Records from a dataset
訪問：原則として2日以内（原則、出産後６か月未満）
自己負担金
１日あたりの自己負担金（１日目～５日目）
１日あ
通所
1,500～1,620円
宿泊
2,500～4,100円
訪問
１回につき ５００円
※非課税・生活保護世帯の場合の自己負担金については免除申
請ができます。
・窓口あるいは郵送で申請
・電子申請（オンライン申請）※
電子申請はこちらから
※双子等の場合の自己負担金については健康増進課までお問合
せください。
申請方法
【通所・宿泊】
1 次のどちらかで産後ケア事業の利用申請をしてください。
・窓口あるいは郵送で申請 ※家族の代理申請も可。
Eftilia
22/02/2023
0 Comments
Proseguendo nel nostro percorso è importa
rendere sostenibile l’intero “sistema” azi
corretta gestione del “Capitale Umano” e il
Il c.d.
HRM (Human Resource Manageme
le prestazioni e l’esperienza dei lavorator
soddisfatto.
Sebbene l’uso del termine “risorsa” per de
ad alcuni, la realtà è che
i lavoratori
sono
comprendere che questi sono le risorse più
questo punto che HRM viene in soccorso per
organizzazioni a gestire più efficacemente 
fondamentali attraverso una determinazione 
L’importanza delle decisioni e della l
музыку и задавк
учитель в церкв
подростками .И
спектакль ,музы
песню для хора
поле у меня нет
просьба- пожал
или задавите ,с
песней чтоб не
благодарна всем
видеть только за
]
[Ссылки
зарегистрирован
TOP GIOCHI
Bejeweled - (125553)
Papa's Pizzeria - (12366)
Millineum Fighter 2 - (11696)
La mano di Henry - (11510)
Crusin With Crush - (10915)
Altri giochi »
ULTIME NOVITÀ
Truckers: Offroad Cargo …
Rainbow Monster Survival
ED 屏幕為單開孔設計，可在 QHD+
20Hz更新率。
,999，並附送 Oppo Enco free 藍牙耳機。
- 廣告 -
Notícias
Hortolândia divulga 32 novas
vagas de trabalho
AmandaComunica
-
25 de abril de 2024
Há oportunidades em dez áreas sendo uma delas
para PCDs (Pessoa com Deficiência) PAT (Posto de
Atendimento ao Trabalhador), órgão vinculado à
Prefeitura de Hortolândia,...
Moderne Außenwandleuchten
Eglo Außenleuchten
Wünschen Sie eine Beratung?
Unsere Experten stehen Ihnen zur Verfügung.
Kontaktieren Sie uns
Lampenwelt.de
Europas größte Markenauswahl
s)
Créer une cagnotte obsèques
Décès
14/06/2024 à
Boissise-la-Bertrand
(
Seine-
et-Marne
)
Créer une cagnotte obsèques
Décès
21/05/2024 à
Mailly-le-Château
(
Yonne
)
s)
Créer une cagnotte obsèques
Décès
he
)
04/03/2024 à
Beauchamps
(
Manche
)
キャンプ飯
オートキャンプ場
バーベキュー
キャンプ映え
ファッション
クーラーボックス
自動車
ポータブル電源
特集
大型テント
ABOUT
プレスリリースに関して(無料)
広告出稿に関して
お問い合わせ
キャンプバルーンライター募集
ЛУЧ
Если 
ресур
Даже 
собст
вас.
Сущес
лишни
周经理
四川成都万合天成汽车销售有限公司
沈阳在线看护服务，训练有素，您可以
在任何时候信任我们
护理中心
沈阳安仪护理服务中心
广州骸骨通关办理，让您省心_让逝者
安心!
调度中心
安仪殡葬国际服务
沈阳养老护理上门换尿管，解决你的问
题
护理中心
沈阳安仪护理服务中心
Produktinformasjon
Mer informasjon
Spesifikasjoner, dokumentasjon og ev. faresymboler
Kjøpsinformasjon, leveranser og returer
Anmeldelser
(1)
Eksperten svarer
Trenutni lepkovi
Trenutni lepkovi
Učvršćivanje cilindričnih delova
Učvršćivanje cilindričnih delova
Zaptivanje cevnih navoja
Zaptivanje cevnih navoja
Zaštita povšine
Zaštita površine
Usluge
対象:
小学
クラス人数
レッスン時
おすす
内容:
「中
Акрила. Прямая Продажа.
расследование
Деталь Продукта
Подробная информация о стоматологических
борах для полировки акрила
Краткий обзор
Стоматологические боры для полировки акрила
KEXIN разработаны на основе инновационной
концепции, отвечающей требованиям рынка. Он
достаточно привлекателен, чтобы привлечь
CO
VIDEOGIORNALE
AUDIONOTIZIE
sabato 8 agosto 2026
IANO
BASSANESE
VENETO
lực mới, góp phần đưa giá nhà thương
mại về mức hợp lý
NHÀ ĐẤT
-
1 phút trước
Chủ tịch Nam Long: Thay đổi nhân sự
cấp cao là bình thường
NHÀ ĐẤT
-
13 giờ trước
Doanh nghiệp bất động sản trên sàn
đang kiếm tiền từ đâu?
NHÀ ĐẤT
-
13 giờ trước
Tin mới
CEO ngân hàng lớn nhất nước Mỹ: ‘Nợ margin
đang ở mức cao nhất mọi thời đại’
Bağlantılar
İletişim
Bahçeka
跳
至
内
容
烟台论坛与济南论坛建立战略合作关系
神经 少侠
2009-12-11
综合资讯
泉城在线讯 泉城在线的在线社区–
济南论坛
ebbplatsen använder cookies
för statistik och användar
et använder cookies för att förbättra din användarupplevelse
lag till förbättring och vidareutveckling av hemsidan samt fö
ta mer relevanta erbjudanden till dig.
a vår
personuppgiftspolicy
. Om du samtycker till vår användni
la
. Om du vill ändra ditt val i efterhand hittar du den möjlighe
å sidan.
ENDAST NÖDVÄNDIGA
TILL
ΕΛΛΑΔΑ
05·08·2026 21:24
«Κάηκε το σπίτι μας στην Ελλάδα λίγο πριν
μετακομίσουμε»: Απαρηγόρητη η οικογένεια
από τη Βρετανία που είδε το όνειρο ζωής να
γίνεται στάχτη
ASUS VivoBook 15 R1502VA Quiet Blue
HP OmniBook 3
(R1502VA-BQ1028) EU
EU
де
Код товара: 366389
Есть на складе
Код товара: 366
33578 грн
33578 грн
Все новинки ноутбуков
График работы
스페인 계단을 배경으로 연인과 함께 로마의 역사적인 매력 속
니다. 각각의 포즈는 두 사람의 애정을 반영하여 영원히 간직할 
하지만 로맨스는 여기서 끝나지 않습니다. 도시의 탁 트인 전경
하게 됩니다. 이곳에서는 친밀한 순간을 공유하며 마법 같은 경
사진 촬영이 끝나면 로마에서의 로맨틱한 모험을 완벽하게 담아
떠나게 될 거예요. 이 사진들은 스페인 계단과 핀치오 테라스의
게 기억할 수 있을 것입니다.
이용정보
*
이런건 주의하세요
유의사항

[Description of the task] Each entry above must be set down again without alteration.

[Your response]
訪問：原則として2日以内（原則、出産後６か月未満）
自己負担金
１日あたりの自己負担金（１日目～５日目）
１日あ
通所
1,500～1,620円
宿泊
2,500～4,100円
訪問
１回につき ５００円
※非課税・生活保護世帯の場合の自己負担金については免除申
請ができます。
・窓口あるいは郵送で申請
・電子申請（オンライン申請）※
電子申請はこちらから
※双子等の場合の自己負担金については健康増進課までお問合
せください。
申請方法
【通所・宿泊】
1 次のどちらかで産後ケア事業の利用申請をしてください。
・窓口あるいは郵送で申請 ※家族の代理申請も可。
Eftilia
22/02/2023
0 Comments
Proseguendo nel nostro percorso è importa
rendere sostenibile l’intero “sistema” azi
corretta gestione del “Capitale Umano” e il
Il c.d.
HRM (Human Resource Manageme
le prestazioni e l’esperienza dei lavorator
soddisfatto.
Sebbene l’uso del termine “risorsa” per de
ad alcuni, la realtà è che
i lavoratori
sono
comprendere che questi sono le risorse più
questo punto che HRM viene in soccorso per
organizzazioni a gestire più efficacemente 
fondamentali attraverso una determinazione 
L’importanza delle decisioni e della l
музыку и задавк
учитель в церкв
подростками .И
спектакль ,музы
песню для хора
поле у меня нет
просьба- пожал
или задавите ,с
песней чтоб не
благодарна всем
видеть только за
]
[Ссылки
зарегистрирован
TOP GIOCHI
Bejeweled - (125553)
Papa's Pizzeria - (12366)
Millineum Fighter 2 - (11696)
La mano di Henry - (11510)
Crusin With Crush - (10915)
Altri giochi »
ULTIME NOVITÀ
Truckers: Offroad Cargo …
Rainbow Monster Survival
ED 屏幕為單開孔設計，可在 QHD+
20Hz更新率。
,999，並附送 Oppo Enco free 藍牙耳機。
- 廣告 -
Notícias
Hortolândia divulga 32 novas
vagas de trabalho
AmandaComunica
-
25 de abril de 2024
Há oportunidades em dez áreas sendo uma delas
para PCDs (Pessoa com Deficiência) PAT (Posto de
Atendimento ao Trabalhador), órgão vinculado à
Prefeitura de Hortolândia,...
Moderne Außenwandleuchten
Eglo Außenleuchten
Wünschen Sie eine Beratung?
Unsere Experten stehen Ihnen zur Verfügung.
Kontaktieren Sie uns
Lampenwelt.de
Europas größte Markenauswahl
s)
Créer une cagnotte obsèques
Décès
14/06/2024 à
Boissise-la-Bertrand
(
Seine-
et-Marne
)
Créer une cagnotte obsèques
Décès
21/05/2024 à
Mailly-le-Château
(
Yonne
)
s)
Créer une cagnotte obsèques
Décès
he
)
04/03/2024 à
Beauchamps
(
Manche
)
キャンプ飯
オートキャンプ場
バーベキュー
キャンプ映え
ファッション
クーラーボックス
自動車
ポータブル電源
特集
大型テント
ABOUT
プレスリリースに関して(無料)
広告出稿に関して
お問い合わせ
キャンプバルーンライター募集
ЛУЧ
Если 
ресур
Даже 
собст
вас.
Сущес
лишни
周经理
四川成都万合天成汽车销售有限公司
沈阳在线看护服务，训练有素，您可以
在任何时候信任我们
护理中心
沈阳安仪护理服务中心
广州骸骨通关办理，让您省心_让逝者
安心!
调度中心
安仪殡葬国际服务
沈阳养老护理上门换尿管，解决你的问
题
护理中心
沈阳安仪护理服务中心
Produktinformasjon
Mer informasjon
Spesifikasjoner, dokumentasjon og ev. faresymboler
Kjøpsinformasjon, leveranser og returer
Anmeldelser
(1)
Eksperten svarer
Trenutni lepkovi
Trenutni lepkovi
Učvršćivanje cilindričnih delova
Učvršćivanje cilindričnih delova
Zaptivanje cevnih navoja
Zaptivanje cevnih navoja
Zaštita povšine
Zaštita površine
Usluge
対象:
小学
クラス人数
レッスン時
おすす
内容:
「中
Акрила. Прямая Продажа.
расследование
Деталь Продукта
Подробная информация о стоматологических
борах для полировки акрила
Краткий обзор
Стоматологические боры для полировки акрила
KEXIN разработаны на основе инновационной
концепции, отвечающей требованиям рынка. Он
достаточно привлекателен, чтобы привлечь
CO
VIDEOGIORNALE
AUDIONOTIZIE
sabato 8 agosto 2026
IANO
BASSANESE
VENETO
lực mới, góp phần đưa giá nhà thương
mại về mức hợp lý
NHÀ ĐẤT
-
1 phút trước
Chủ tịch Nam Long: Thay đổi nhân sự
cấp cao là bình thường
NHÀ ĐẤT
-
13 giờ trước
Doanh nghiệp bất động sản trên sàn
đang kiếm tiền từ đâu?
NHÀ ĐẤT
-
13 giờ trước
Tin mới
CEO ngân hàng lớn nhất nước Mỹ: ‘Nợ margin
đang ở mức cao nhất mọi thời đại’
Bağlantılar
İletişim
Bahçeka
跳
至
内
容
烟台论坛与济南论坛建立战略合作关系
神经 少侠
2009-12-11
综合资讯
泉城在线讯 泉城在线的在线社区–
济南论坛
ebbplatsen använder cookies
för statistik och användar
et använder cookies för att förbättra din användarupplevelse
lag till förbättring och vidareutveckling av hemsidan samt fö
ta mer relevanta erbjudanden till dig.
a vår
personuppgiftspolicy
. Om du samtycker till vår användni
la
. Om du vill ändra ditt val i efterhand hittar du den möjlighe
å sidan.
ENDAST NÖDVÄNDIGA
TILL
ΕΛΛΑΔΑ
05·08·2026 21:24
«Κάηκε το σπίτι μας στην Ελλάδα λίγο πριν
μετακομίσουμε»: Απαρηγόρητη η οικογένεια
από τη Βρετανία που είδε το όνειρο ζωής να
γίνεται στάχτη
ASUS VivoBook 15 R1502VA Quiet Blue
HP OmniBook 3
(R1502VA-BQ1028) EU
EU
де
Код товара: 366389
Есть на складе
Код товара: 366
33578 грн
33578 грн
Все новинки ноутбуков
График работы
스페인 계단을 배경으로 연인과 함께 로마의 역사적인 매력 속
니다. 각각의 포즈는 두 사람의 애정을 반영하여 영원히 간직할 
하지만 로맨스는 여기서 끝나지 않습니다. 도시의 탁 트인 전경
하게 됩니다. 이곳에서는 친밀한 순간을 공유하며 마법 같은 경
사진 촬영이 끝나면 로마에서의 로맨틱한 모험을 완벽하게 담아
떠나게 될 거예요. 이 사진들은 스페인 계단과 핀치오 테라스의
게 기억할 수 있을 것입니다.
이용정보
*
이런건 주의하세요
유의사항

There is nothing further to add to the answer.